Она умолкла и тяжело, недвижно смотрела все в то же место, себе под ноги.
- Анна Ивановна?
- А! - Она даже вздрогнула из забытья и, как давеча на ходу, медленно закачала головой.
- Как же вы в тюрьму попали? За что?
- За то же самое... Ненавидели меня, что я на чистую воду выводила. Смотрела за всеми и писала куда надо. Говорят, теперь нет врагов народа. А куда ж они подевались? Как они были, так и остались. Каждый жулик - враг народа. В тридцать пятом году их начали шерстить... после убийства Кирова. За ворами я сама смотрела. У меня никто не спрячется.
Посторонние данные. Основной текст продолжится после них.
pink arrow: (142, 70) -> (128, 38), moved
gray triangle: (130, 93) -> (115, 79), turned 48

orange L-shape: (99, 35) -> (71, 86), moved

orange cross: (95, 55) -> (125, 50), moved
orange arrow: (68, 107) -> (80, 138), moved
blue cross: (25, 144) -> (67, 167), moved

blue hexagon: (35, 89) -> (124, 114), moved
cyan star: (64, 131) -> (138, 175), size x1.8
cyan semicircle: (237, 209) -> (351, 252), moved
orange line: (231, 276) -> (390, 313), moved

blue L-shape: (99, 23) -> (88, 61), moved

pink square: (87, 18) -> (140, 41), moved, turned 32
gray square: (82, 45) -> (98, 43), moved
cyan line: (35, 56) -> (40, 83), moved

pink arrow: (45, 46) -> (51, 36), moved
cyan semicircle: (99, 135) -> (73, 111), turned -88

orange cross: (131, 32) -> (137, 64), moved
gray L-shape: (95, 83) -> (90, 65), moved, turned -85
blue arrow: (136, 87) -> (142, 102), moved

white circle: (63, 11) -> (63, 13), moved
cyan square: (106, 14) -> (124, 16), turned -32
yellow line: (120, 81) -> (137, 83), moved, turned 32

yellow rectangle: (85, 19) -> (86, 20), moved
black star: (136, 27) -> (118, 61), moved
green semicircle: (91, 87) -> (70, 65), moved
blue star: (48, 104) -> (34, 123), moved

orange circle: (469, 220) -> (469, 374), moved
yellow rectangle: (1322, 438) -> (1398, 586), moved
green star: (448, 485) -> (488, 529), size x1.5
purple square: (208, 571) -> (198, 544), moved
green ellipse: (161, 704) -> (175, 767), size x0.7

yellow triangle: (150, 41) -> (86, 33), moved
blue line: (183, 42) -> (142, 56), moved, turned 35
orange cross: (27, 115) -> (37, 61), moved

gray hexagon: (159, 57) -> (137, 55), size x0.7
Кто что украл - все наперечет знала. А по части настроений и всяких антисоветских разговоров мне трудно было. Кто со мной на откровенность пойдет? Все ж таки я была председателем и парторгом. Зато был у меня кладовщик Гаврилкин - дока по этим делам. Боле меня писал. И еще при сельсовете состоял секретарем Панков, он же комсорг. Тоже хорошо знал - кто что говорит, что думает. Они многих выдали. Но и мужики про них дознались. Гаврилкин пропал, как сквозь землю провалился. Нашли его только через год в бочаге. Бреднем вытащили. Изопрел весь. Руки связаны, и камень на шее. А Панкова убили. Помню, привез он нам жалованье, роздал и говорит: "Пойду в Кустаревку, облигации разнесу". А дело было к вечеру. "Ваня, погоди, - говорю, - я с делами управлюсь и пойду с тобой. Мне культсекцию провести там надо". Да мне, мол, ждать некогда. Ушел. Не успело смеркнуться, бежит Востриков: "Анна Ивановна! На дороге в Кустаревку убитый валяется. И свист какой-то в кустах. Я испужался - не разглядел, кто лежит". Эх, меня так и тряхнуло что-то. Зашла к председателю сельсовета: "Труша, что-то Востриков прибежал... Говорит - убитый под Кустаревкой на дороге лежит. Давай сходим!" Пошли мы... Так и есть, Панков убит. Лежит, растянувшись, лицом вниз. И ветром облигации разносит. Приехали из НКВД. Нашли по следам.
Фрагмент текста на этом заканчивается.